Many of these people are trying to distance themselves from the evil humans do – and that at some level they’re capable of doing, even if they refuse to think about it. If evil is caused by evil spirits, then all we have to do is avoid the evil spirits and we’re OK. It’s not that easy.

The idea of a war between Good and Evil is attractive, but this is another example of binary and dualist thinking. Reality is many competing interests, in this world and in the Otherworld.

It’s also another example of human-centered thinking. Like wolves and bears, and like less predatory animals such as elk or even cows, most spirits that are considered evil are just trying to do their own things in their own way. The fact they aren’t interested in the welfare of humans isn’t very different from how most humans think about animals they don’t see on a regular basis.

This idea that Forces of Good and Forces of Evil are competing for the souls of humanity makes us feel important… more important than we really are.

Some spirits feed on pain and suffering

We like to think we’re at the top of the food chain. Go swimming in shark-infested waters or hiking in grizzly bear country and we quickly realize we are not.

Why should the spirit world be any different from the ordinary world?
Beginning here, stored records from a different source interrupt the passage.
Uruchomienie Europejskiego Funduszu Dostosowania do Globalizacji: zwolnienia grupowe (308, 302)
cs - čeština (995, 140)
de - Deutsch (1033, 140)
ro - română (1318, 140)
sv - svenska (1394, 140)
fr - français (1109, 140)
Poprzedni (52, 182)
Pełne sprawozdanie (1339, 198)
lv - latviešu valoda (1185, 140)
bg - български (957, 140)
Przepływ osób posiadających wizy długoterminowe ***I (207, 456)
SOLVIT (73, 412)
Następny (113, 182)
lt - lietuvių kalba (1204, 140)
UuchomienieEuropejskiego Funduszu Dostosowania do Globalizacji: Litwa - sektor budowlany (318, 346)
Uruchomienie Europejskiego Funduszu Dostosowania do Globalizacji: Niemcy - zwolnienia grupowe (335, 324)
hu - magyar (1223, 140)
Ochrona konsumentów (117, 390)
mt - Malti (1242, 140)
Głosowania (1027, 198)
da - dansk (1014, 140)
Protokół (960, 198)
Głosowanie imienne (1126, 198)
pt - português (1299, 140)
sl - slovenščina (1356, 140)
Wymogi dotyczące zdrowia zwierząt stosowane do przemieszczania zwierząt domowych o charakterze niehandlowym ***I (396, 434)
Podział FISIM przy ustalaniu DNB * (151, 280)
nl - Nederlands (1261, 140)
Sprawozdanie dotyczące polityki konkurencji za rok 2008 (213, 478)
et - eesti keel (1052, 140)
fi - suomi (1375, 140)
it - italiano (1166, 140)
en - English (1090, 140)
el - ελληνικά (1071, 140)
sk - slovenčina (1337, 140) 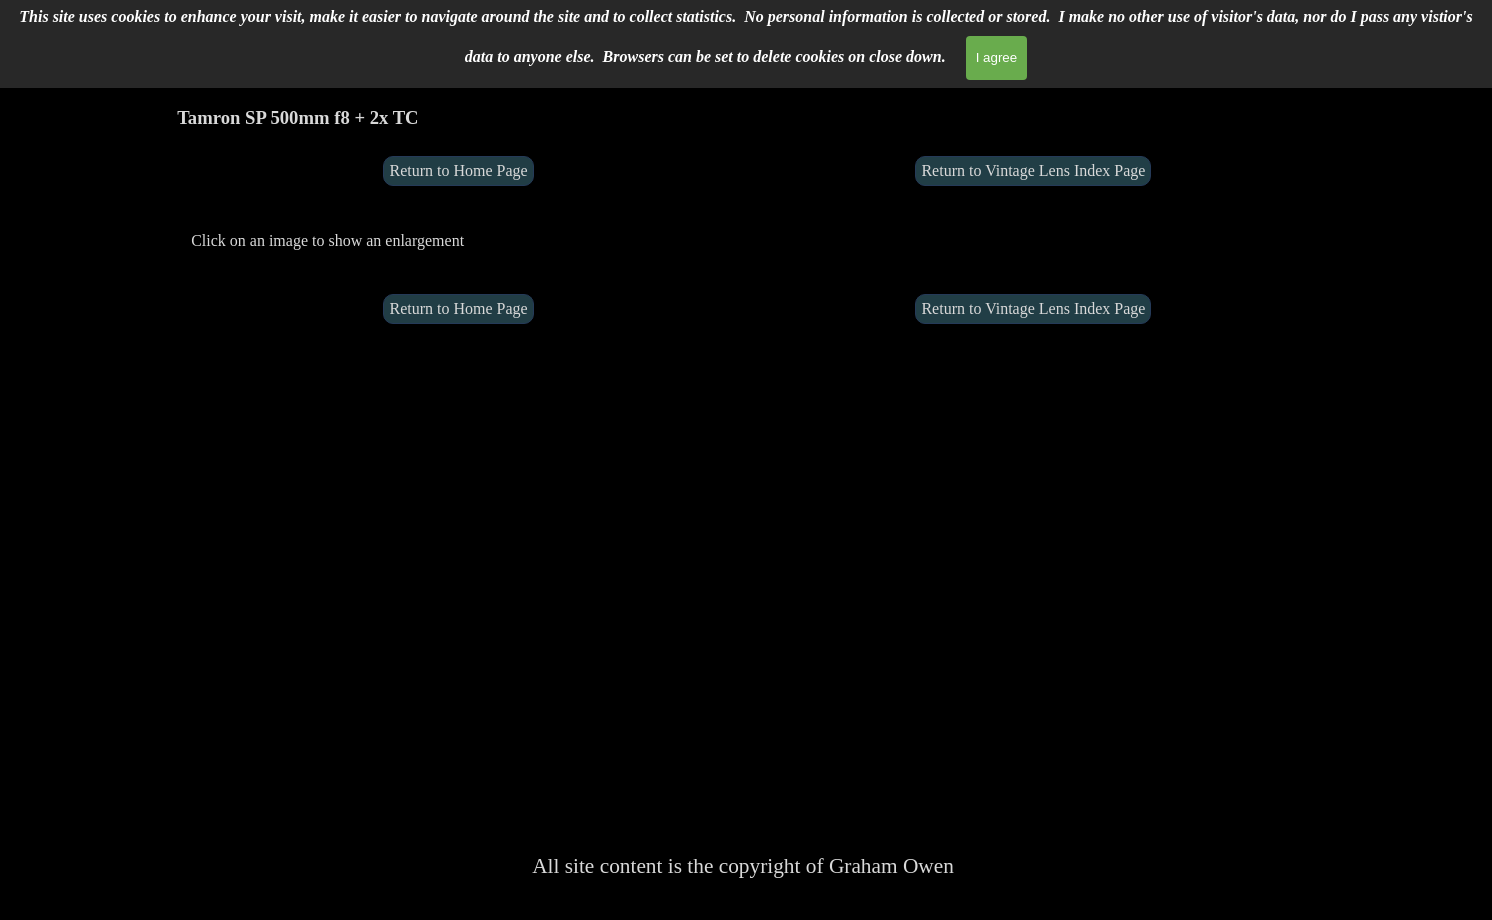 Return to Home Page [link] (458, 170)
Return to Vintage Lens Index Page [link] (1033, 170)
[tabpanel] (458, 240) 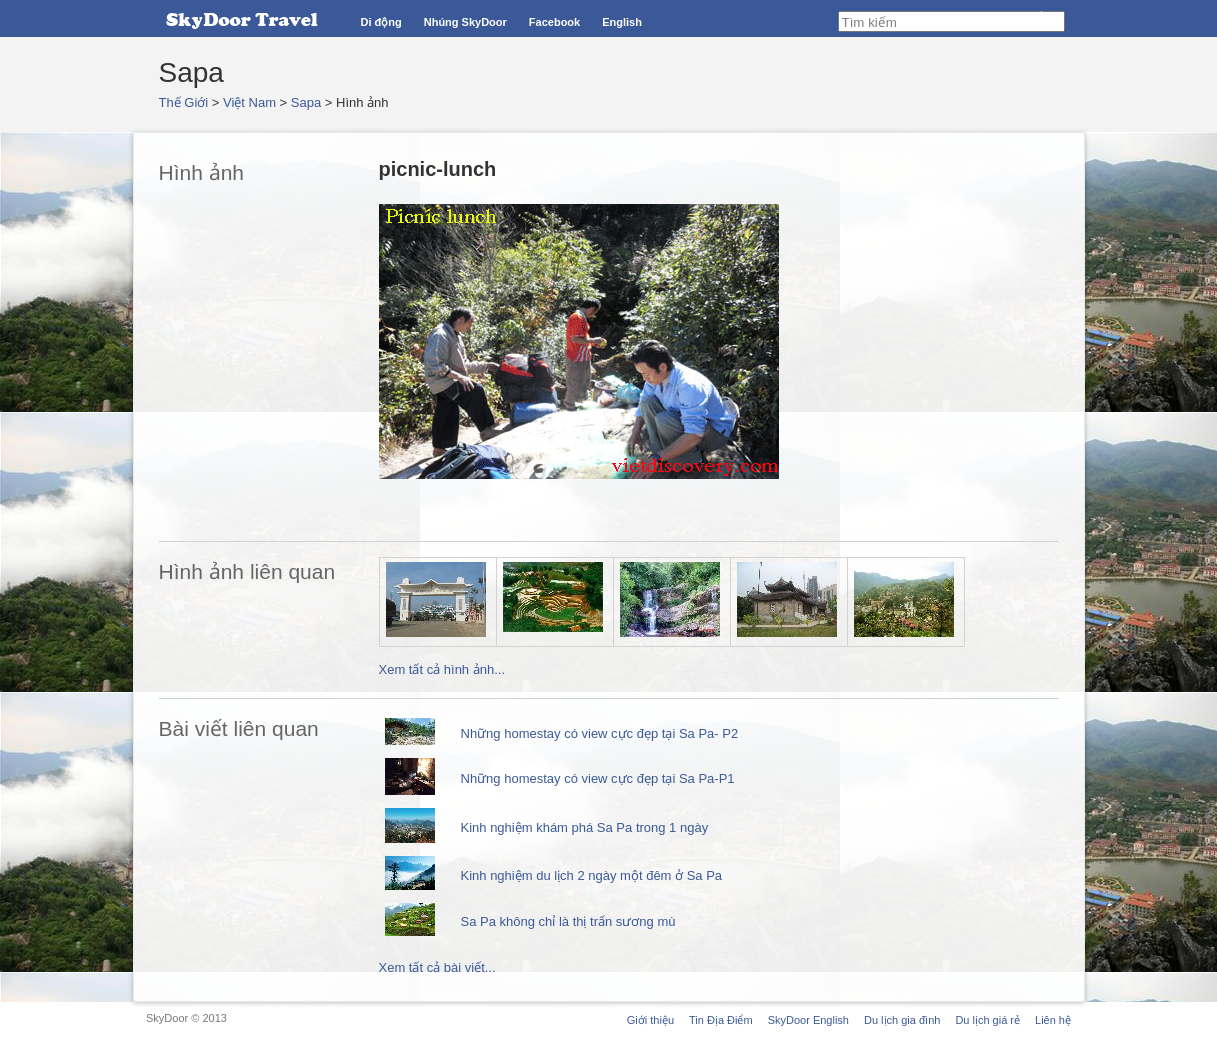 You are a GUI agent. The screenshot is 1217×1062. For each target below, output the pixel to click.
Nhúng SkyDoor (465, 22)
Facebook (554, 22)
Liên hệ (1053, 1020)
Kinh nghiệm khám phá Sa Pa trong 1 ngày (585, 827)
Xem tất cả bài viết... (437, 967)
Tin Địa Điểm (721, 1020)
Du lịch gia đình (902, 1020)
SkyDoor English (808, 1020)
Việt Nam (249, 102)
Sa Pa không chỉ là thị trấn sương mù (568, 921)
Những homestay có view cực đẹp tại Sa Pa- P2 (600, 733)
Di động (381, 22)
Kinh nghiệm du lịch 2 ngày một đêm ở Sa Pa (592, 875)
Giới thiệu (650, 1020)
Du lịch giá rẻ (987, 1020)
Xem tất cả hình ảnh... (442, 669)
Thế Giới (184, 102)
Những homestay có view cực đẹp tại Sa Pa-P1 (598, 778)
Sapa (306, 102)
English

I’m no demonologist, but there’s enough lore from enough different cultures from all over the world to understand that there are spiritual beings who get something from our pain and suffering. Is that just how they eat, like a lion eating your leg? Do they think of us like many of us think of chickens and pigs, as a legitimate source of food? Are they the spirit world’s equivalent of Jeffrey Dahmer?

I don’t know.

The stories of demons have been written by their enemies. At the same time, our ancestors who interacted with them weren’t fools. As with the stories of the Fair Folk, we ignore our ancestors’ warnings about dangerous spirits at our peril.

There is no Evil, only evil

Evil is one of those things that we know when we see it, but we still have trouble defining it. After all this consideration, I don’t know that I’m any closer to a definition than I was when I began.

Much of our talk about evil is intended to comfort ourselves: to explain behavior that horrifies us and to distance ourselves from the people who do it. It lets us tell ourselves that we could never do such things, even though history shows that given the right circumstances, we probably would.

We need no Forces of Evil to make us do evil things.

At the same time, some human behavior is so horrible that no other term properly describes it. We need “evil” in our vocabulary not to tell ourselves we could never do these things, but to make it crystal clear that we must not do them.